Political pressures are once again testing global economic resilience. While global growth hit its lowest point in the first half of the year, the manufacturing sector remains oversupplied, with demand particularly weak in the Eurozone. Global GDP growth is projected at 2.8% for both 2024 and 2025, with the U.S. slowing to 1.7% and the Eurozone reaching just 1.4% by 2025. China’s growth will continue to decelerate, with an estimated 4.3% growth in 2025.
Corporate earnings are showing signs of recovery, though results are mixed. Global revenues increased by 3.5% year-over-year, but European companies saw a slight decline (-0.7% y/y). In contrast, companies in the U.S. and Asia-Pacific regions reported 4.5% y/y revenue growth. Despite this, 58% of global corporations, including 59% of European firms, exceeded earnings expectations. On a global scale, earnings rose by 14.7% y/y, with U.S. firms seeing a 10% y/y increase, and 69% surpassing expectations. European companies, despite a -2.5% y/y earnings drop, had 53% exceed projections. Technology-related sectors are leading the way, while others lag behind. In the U.S., S&P 500 companies experienced moderate growth, but concerns remain about future earnings. European cyclical industries, particularly the luxury sector, are slowing, though banks are proving resilient in the face of economic uncertainty. Moving forward, economic resilience and potential easing of monetary policies could drive further growth and recovery in earnings.
When examining specific sectors, three main clusters emerge: (i) sectors with weaker demand and limited pricing power, (ii) those facing supply chain and geopolitical difficulties, and (iii) industries with a stable or improving outlook. The first group includes industries such as pulp & paper, chemicals, agrifood, retail, textiles, and household equipment, which face limited growth and margin pressures. The second group—transportation, energy, and transport equipment—continues to grapple with supply chain and geopolitical challenges, although demand remains stable. The third group, which includes pharmaceuticals, automotive, and IT services, is benefiting from technological advancements such as AI, driving corporate IT spending and demand from broader trends like demographics and the green transition. However, these sectors also face challenges such as regulatory risks.

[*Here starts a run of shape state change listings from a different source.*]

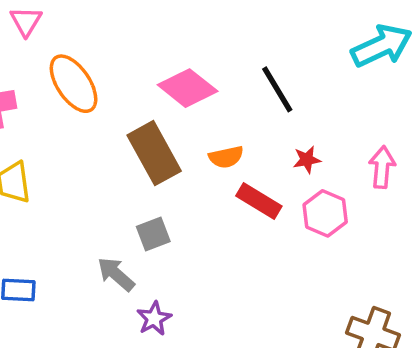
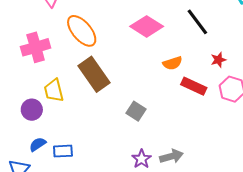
brown rectangle: (154, 153) -> (94, 74), moved
gray square: (153, 234) -> (136, 111), turned -30
gray arrow: (116, 274) -> (171, 156), moved, turned 130

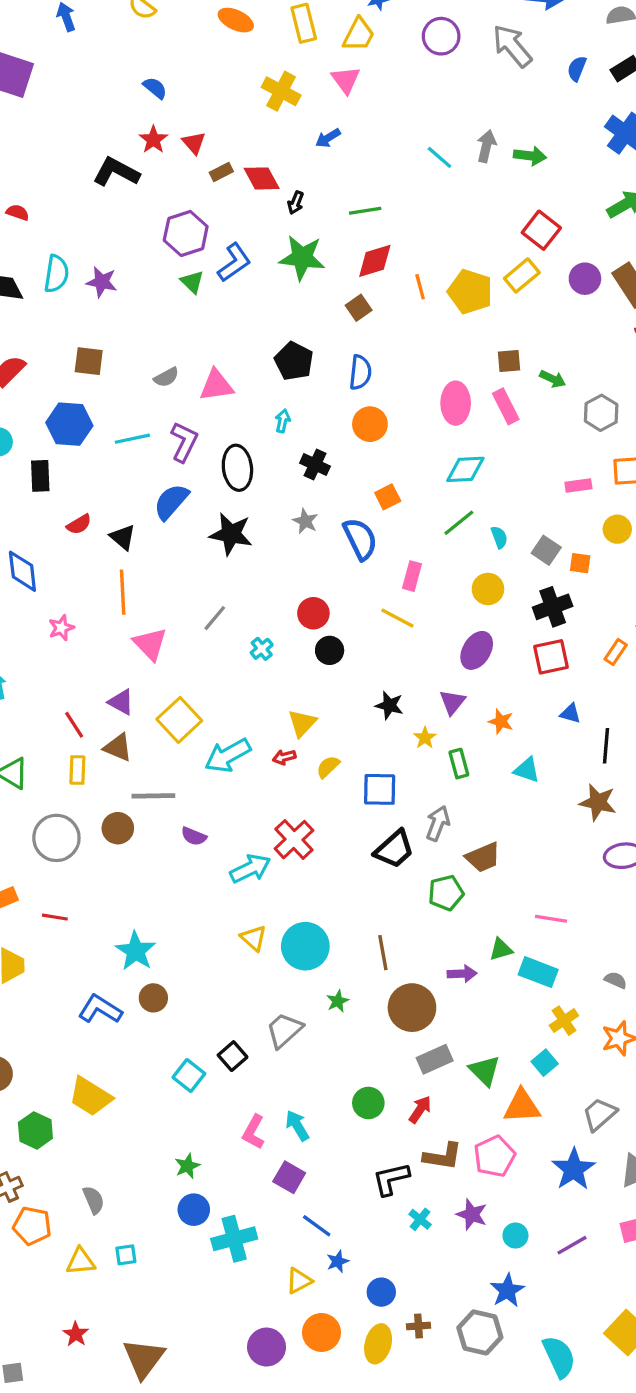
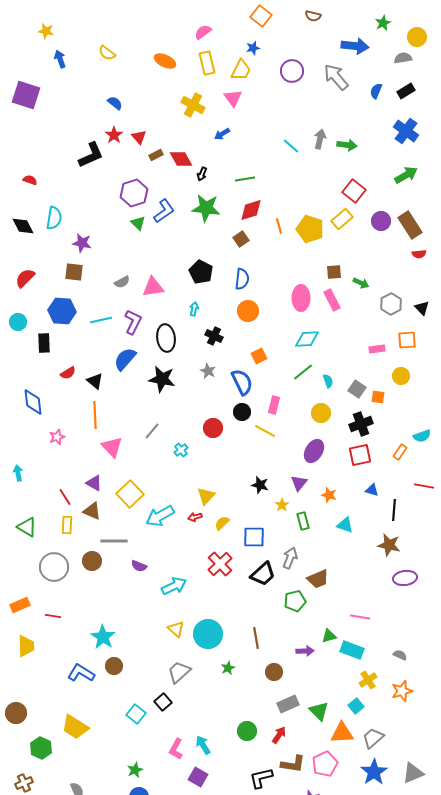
black L-shape: (116, 172) -> (91, 155), turned 128
purple star: (102, 282) -> (82, 243), moved
black circle: (330, 650) -> (242, 412), moved
red cross: (294, 840) -> (220, 564), moved
brown circle: (412, 1008) -> (274, 672), size x0.6
gray trapezoid: (284, 1030) -> (179, 672), moved
gray trapezoid: (599, 1114) -> (373, 738), moved

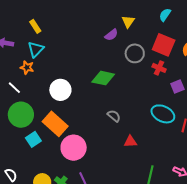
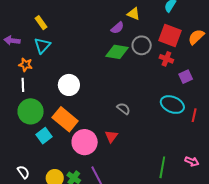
yellow triangle: (128, 22) -> (134, 14), turned -40
orange star: (27, 67) -> (26, 65), moved
green diamond: (103, 78) -> (117, 52), moved
white line: (14, 88) -> (23, 85), turned 48
red triangle: (130, 142) -> (111, 136), moved, turned -48

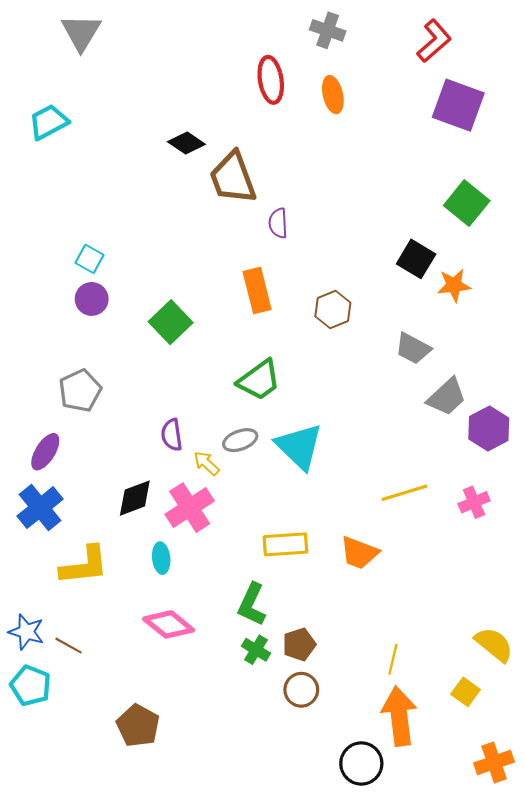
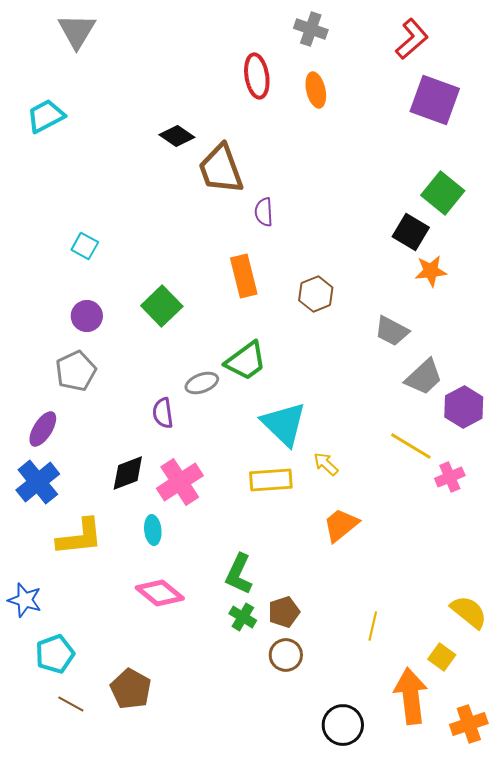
black square: (416, 259) -> (411, 232), moved
purple circle: (92, 299) -> (87, 316), moved
gray ellipse: (240, 440) -> (202, 383), moved
yellow arrow: (206, 463) -> (326, 464), moved
yellow line: (405, 493) -> (411, 446), moved, turned 48
yellow rectangle: (285, 544) -> (271, 480), moved
orange trapezoid: (359, 553) -> (341, 525), turned 120
brown line: (68, 646) -> (71, 704), moved
cyan pentagon: (31, 686) -> (55, 654), moved, turned 30
orange arrow: (399, 716) -> (411, 696), moved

In this environment, the majority of sectors are classified as ‘Medium’ or ‘Sensitive’ risk, with 87% of ratings falling into these categories across regions. As seen last year, there are significant regional differences, with Asia being relatively safer and Latin America facing higher risks. Stronger ratings are generally found in pharmaceuticals and software & IT services, while industries like construction, textiles, and metals are considered higher risk. Compared to the pre-Covid era, most sectors are still below their 2019 levels, though some sectors have seen notable improvements. Sectors such as household equipment, chemicals, construction, and textiles continue to experience negative trends, while the automotive, transportation, and machinery equipment sectors have shown significant recovery, especially as they were among the hardest hit following the pandemic’s onset.